**What to produce**
Repeat the data that follows verbatim. Images are not part of the copy.

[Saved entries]
○ ○ ○

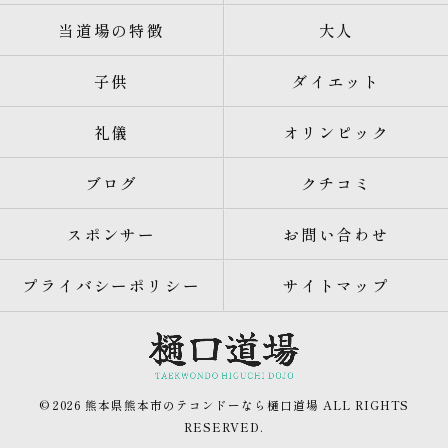
当道場の特徴
大人
子供
ダイエット
礼儀
オリンピック
ブログ
クチコミ
スポンサー
お問い合わせ
プライバシーポリシー
サイトマップ
© 2026 熊本県熊本市のテコンドーなら樋口道場 ALL RIGHTS
RESERVED.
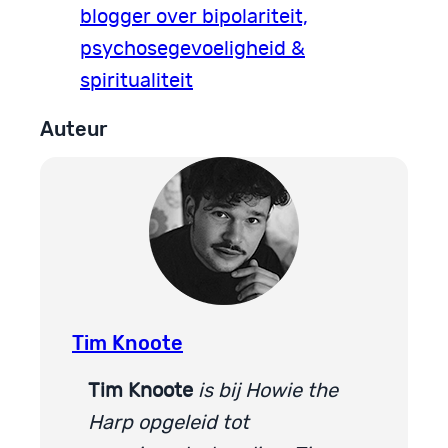
blogger over bipolariteit,
psychosegevoeligheid &
spiritualiteit
Auteur
Tim Knoote
Tim Knoote
is bij Howie the
Harp opgeleid tot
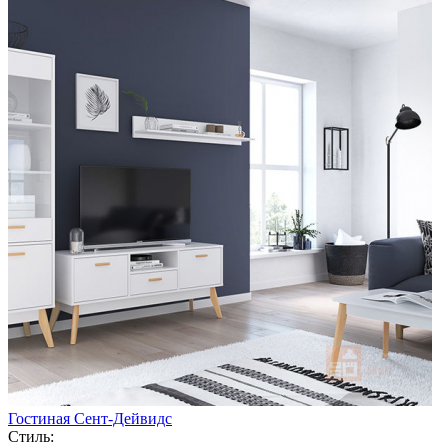
Гостиная Сент-Дейвидс
Стиль:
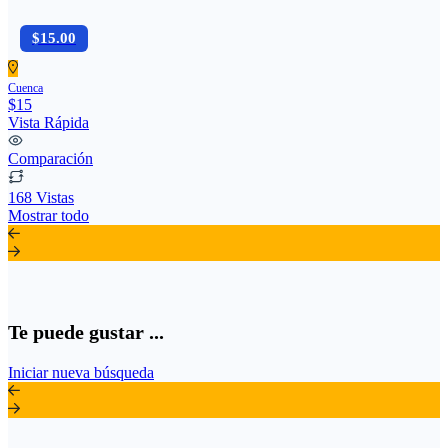
$15.00
Cuenca
$15
Vista Rápida
Comparación
168 Vistas
Mostrar todo
Te puede gustar ...
Iniciar nueva búsqueda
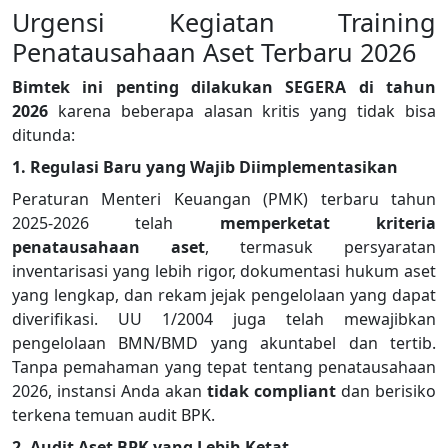
Urgensi Kegiatan Training
Penatausahaan Aset Terbaru 2026
Bimtek ini penting dilakukan SEGERA di tahun
2026
karena beberapa alasan kritis yang tidak bisa
ditunda:
1. Regulasi Baru yang Wajib Diimplementasikan
Peraturan Menteri Keuangan (PMK) terbaru tahun
2025-2026 telah
memperketat kriteria
penatausahaan aset
, termasuk persyaratan
inventarisasi yang lebih rigor, dokumentasi hukum aset
yang lengkap, dan rekam jejak pengelolaan yang dapat
diverifikasi. UU 1/2004 juga telah mewajibkan
pengelolaan BMN/BMD yang akuntabel dan tertib.
Tanpa pemahaman yang tepat tentang penatausahaan
2026, instansi Anda akan
tidak compliant
dan berisiko
terkena temuan audit BPK.
2. Audit Aset BPK yang Lebih Ketat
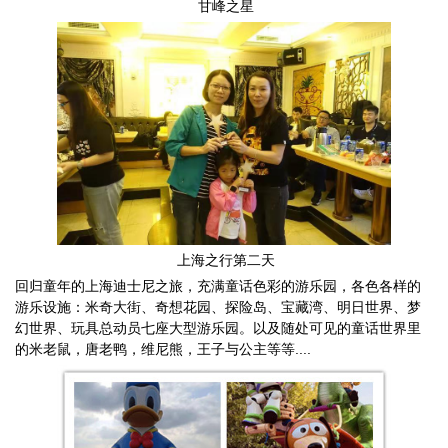
甘峰之星
上海之行第二天
回归童年的上海迪士尼之旅，充满童话色彩的游乐园，各色各样的
游乐设施：米奇大街、奇想花园、探险岛、宝藏湾、明日世界、梦
幻世界、玩具总动员七座大型游乐园。以及随处可见的童话世界里
的米老鼠，唐老鸭，维尼熊，王子与公主等等....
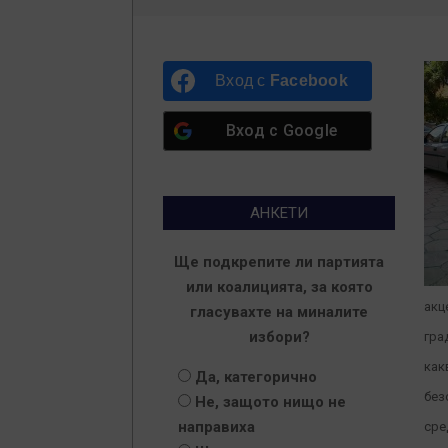
Вход с
Facebook
Вход с
Google
АНКЕТИ
Ще подкрепите ли партията
или коалицията, за която
акц
гласувахте на миналите
избори?
гра
как
Да, категорично
без
Не, защото нищо не
направиха
сре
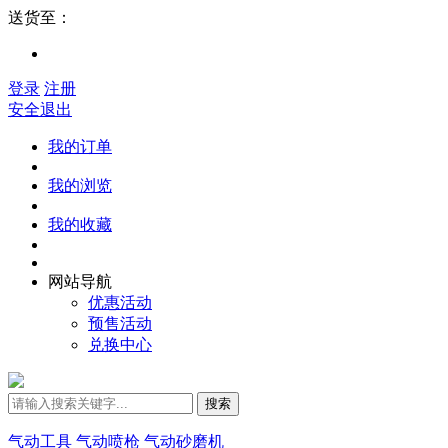
送货至：
登录
注册
安全退出
我的订单
我的浏览
我的收藏
网站导航
优惠活动
预售活动
兑换中心
搜索
气动工具
气动喷枪
气动砂磨机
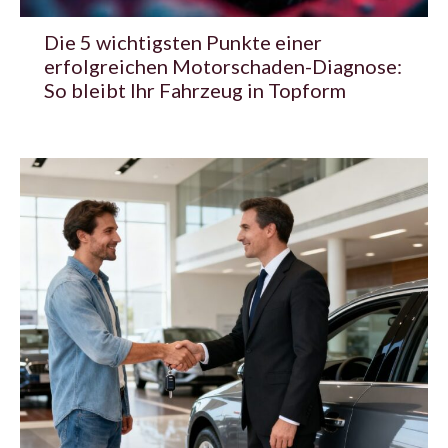
Die 5 wichtigsten Punkte einer
erfolgreichen Motorschaden-Diagnose:
So bleibt Ihr Fahrzeug in Topform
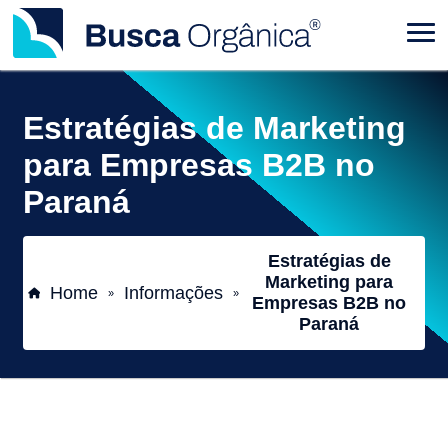
Estratégias de Marketing
para Empresas B2B no
Paraná
Estratégias de
Marketing para
Home
Informações
»
»
Empresas B2B no
Paraná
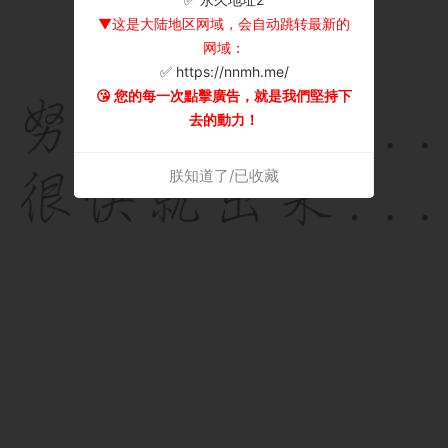
▼这是大陆地区网域，会自动跳转最新的
网域：
✅ https://nnmh.me/
😘 您的每一次點擊廣告，就是我們堅持下
去的動力！
朕知道了/已收藏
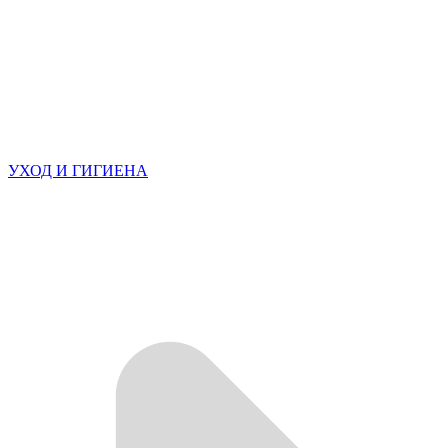
УХОД И ГИГИЕНА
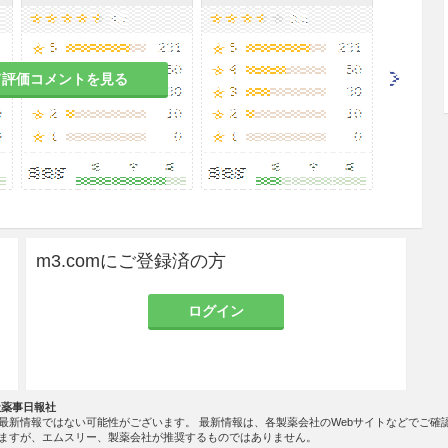
て評価コメントを見る
m3.comにご登録済の方
ログイン
社薬事日報社
最新情報ではない可能性がございます。 最新情報は、各製薬会社のWebサイトなどでご確
ますが、エムスリー、製薬会社が推奨するものではありません。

○ ○ ○

**Result of this exercise**
当道場の特徴
大人
子供
ダイエット
礼儀
オリンピック
ブログ
クチコミ
スポンサー
お問い合わせ
プライバシーポリシー
サイトマップ
© 2026 熊本県熊本市のテコンドーなら樋口道場 ALL RIGHTS
RESERVED.
blogger over bipolariteit,
psychosegevoeligheid &
spiritualiteit
Auteur
Tim Knoote
Tim Knoote
is bij Howie the
Harp opgeleid tot
Гостиная Сент-Дейвидс
Стиль:
$15.00
Cuenca
$15
Vista Rápida
Comparación
168 Vistas
Mostrar todo
Te puede gustar ...
Iniciar nueva búsqueda
Urgensi Kegiatan Training
Penatausahaan Aset Terbaru 2026
Bimtek ini penting dilakukan SEGERA di tahun
2026
karena beberapa alasan kritis yang tidak bisa
ditunda:
1. Regulasi Baru yang Wajib Diimplementasikan
Peraturan Menteri Keuangan (PMK) terbaru tahun
2025-2026 telah
memperketat kriteria
penatausahaan aset
, termasuk persyaratan
inventarisasi yang lebih rigor, dokumentasi hukum aset
yang lengkap, dan rekam jejak pengelolaan yang dapat
diverifikasi. UU 1/2004 juga telah mewajibkan
pengelolaan BMN/BMD yang akuntabel dan tertib.
Tanpa pemahaman yang tepat tentang penatausahaan
2026, instansi Anda akan
tidak compliant
dan berisiko
terkena temuan audit BPK.
2. Audit Aset BPK yang Lebih Ketat
甘峰之星
上海之行第二天
回归童年的上海迪士尼之旅，充满童话色彩的游乐园，各色各样的
游乐设施：米奇大街、奇想花园、探险岛、宝藏湾、明日世界、梦
幻世界、玩具总动员七座大型游乐园。以及随处可见的童话世界里
的米老鼠，唐老鸭，维尼熊，王子与公主等等....
Вход с
Facebook
Вход с
Google
АНКЕТИ
Ще подкрепите ли партията
или коалицията, за която
акц
гласувахте на миналите
избори?
гра
как
Да, категорично
без
Не, защото нищо не
направиха
сре
送货至：
登录
注册
安全退出
我的订单
我的浏览
我的收藏
网站导航
优惠活动
预售活动
兑换中心
搜索
气动工具
气动喷枪
气动砂磨机
Die 5 wichtigsten Punkte einer
erfolgreichen Motorschaden-Diagnose:
So bleibt Ihr Fahrzeug in Topform
Estratégias de Marketing
para Empresas B2B no
Paraná
Estratégias de
Marketing para
Home
Informações
»
»
Empresas B2B no
Paraná
▼这是大陆地区网域，会自动跳转最新的
网域：
✅ https://nnmh.me/
😘 您的每一次點擊廣告，就是我們堅持下
去的動力！
朕知道了/已收藏
УХОД И ГИГИЕНА
て評価コメントを見る
m3.comにご登録済の方
ログイン
社薬事日報社
最新情報ではない可能性がございます。 最新情報は、各製薬会社のWebサイトなどでご確
ますが、エムスリー、製薬会社が推奨するものではありません。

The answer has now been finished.